In apparent determination to ensure compliance to the Sharia by banks interested in Islamic banking, the Central Bank of Nigeria (CBN), has released a draft framework for the regulation and supervision of the Shariah banking system.
According to information gathered from economic intelligence on line yesterday, "The apex bank said all licensed banks offering Shariah-compliant financial products or services shall have a Shariah compliance review mechanism and a Bank Shariah Advisory Committee (SAC), as part of their governance structure."
The CBN guidelines stated "In line with the provisions of Section 39 (1) of BOFIA 1991 (as amended), banks offering non-interest banking products and services shall not include the word "Islamic" as part of their registered or licensed name."
CBN added that: "they shall, however, be recognised by a uniform logo to be designed and approved by the CBN. The CBN shall require all the banks' signages and promotional materials to carry the logo to facilitate recognition by consumers."
According to economic intelligence, the guidelines stated that non-interest banks shall be licensed in accordance with the requirements for new banking licence issued by CBN from time to time. This include non-refundable application fee of N500, 000 and deposit of minimum capital of N25 billion with the CBN.

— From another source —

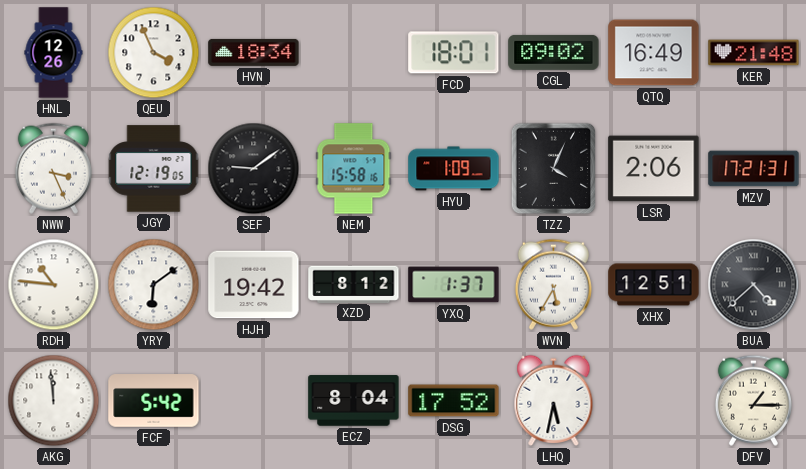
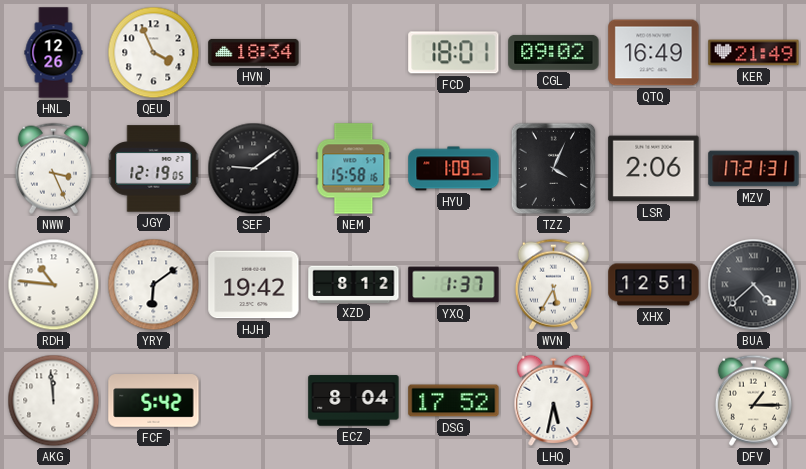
KER: 21:48 -> 21:49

According to the guidelines, six months after the grant of approval-in-principle (AIP), the promoters of a proposed bank must also submit application for the grant of a final banking license with a non-refundable licensing fee of N5 million payable to CBN.
All licensed banks or promoters wishing to offer non-interest banking products and services, according to the apex bank, may operate using models such as full-fledged non-interest bank or subsidiary which shall be licensed in accordance with the current guidelines for licensing of banks issued by the CBN.
Other models include a non-interest banking branch of a conventional bank which shall be established in line with extant CBN regulation on bank branch expansion.
The guideline read: "A financial institution carrying on non-interest banking business may charge such commissions or fees as may be necessary and shall be guided by the Guide to Bank Charges issued by the Bankers' Committee.
"The funds received as commissions and fees shall constitute the bank's income and shall not be divided among the depositors."
Under the guidelines, non-interest banks should not perform transactions that involve interest,uncertainty or ambiguity relating to the subject matter, terms or conditions, gambling, speculation, unjust enrichment or exploitation/unfair trade practices.
The guidelines also stated that a non-interest bank must ensure that its Memorandum and Articles of Association state that its business operations will be conducted in accordance with the principles and practices applicable to non-interest banking.
The guidelines further read: "In view of the ethical character of their business, all non-interest banks are required to screen their promoters, shareholders, customers, counterparties, transactions, products and activities against the proceeds of crime, corruption, terrorist financing and other illicit activities using legal and moral filters.
"All non-interest banks are required to have effective anti-money laundering ('AML') policies and procedures, in addition to measures for combating the financing of terrorism ('CFT').
"All non-interest banks are required to comply with all relevant laws and guidelines for combating money laundering and the financing of terrorism issued by the CBN and other relevant regulatory agencies."